[Page-level text extractions]
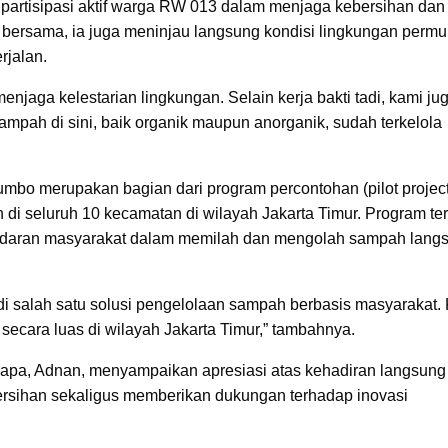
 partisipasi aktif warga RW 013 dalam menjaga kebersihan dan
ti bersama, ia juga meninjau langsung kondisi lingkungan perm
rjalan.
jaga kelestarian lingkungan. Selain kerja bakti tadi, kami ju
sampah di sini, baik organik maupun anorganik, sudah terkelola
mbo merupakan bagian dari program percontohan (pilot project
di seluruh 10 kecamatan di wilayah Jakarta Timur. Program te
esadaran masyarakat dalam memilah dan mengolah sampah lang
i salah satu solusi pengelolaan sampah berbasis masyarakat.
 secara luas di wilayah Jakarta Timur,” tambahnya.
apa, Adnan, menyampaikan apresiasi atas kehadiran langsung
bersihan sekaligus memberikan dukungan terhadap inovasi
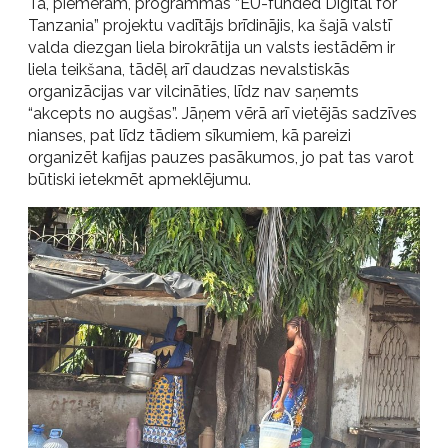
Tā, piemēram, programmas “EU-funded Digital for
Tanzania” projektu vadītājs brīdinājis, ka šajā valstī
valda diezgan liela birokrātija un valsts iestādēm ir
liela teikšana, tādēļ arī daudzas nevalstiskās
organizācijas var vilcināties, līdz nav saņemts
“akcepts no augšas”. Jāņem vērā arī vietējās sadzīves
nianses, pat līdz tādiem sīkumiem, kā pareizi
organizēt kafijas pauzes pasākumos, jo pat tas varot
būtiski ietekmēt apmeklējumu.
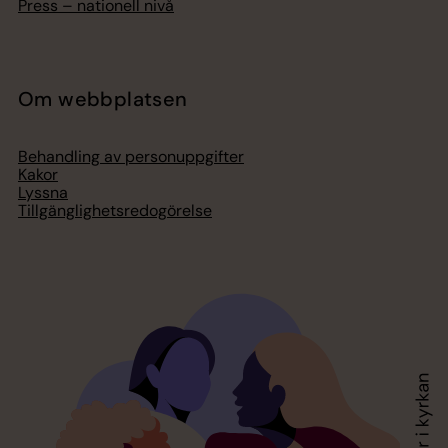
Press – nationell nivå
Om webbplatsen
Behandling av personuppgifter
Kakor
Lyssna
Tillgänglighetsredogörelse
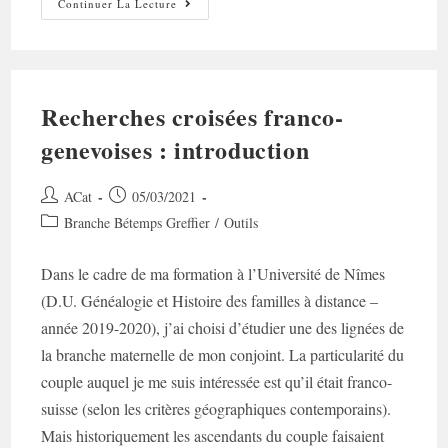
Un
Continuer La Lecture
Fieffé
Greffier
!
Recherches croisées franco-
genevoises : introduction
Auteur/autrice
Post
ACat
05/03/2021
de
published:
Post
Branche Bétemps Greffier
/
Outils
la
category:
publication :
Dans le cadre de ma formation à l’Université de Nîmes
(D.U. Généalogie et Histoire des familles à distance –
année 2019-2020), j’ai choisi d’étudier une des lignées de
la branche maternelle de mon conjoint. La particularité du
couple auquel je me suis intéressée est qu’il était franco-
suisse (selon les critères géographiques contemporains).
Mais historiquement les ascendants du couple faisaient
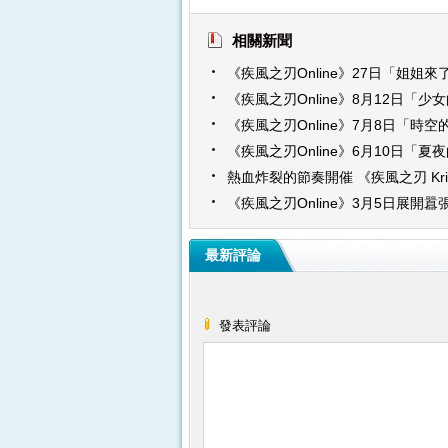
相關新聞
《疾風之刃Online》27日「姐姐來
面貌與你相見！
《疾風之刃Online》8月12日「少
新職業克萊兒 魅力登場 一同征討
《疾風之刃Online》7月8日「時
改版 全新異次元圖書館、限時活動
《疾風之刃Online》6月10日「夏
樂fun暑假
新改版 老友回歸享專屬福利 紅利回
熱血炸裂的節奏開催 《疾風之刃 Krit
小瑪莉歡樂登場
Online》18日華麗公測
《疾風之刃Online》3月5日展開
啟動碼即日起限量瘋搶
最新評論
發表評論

= To do =
What lines above hold the word "sampah"? List them all.

= Exercise solution =
sampah di sini, baik organik maupun anorganik, sudah terkelola
esadaran masyarakat dalam memilah dan mengolah sampah lang
i salah satu solusi pengelolaan sampah berbasis masyarakat.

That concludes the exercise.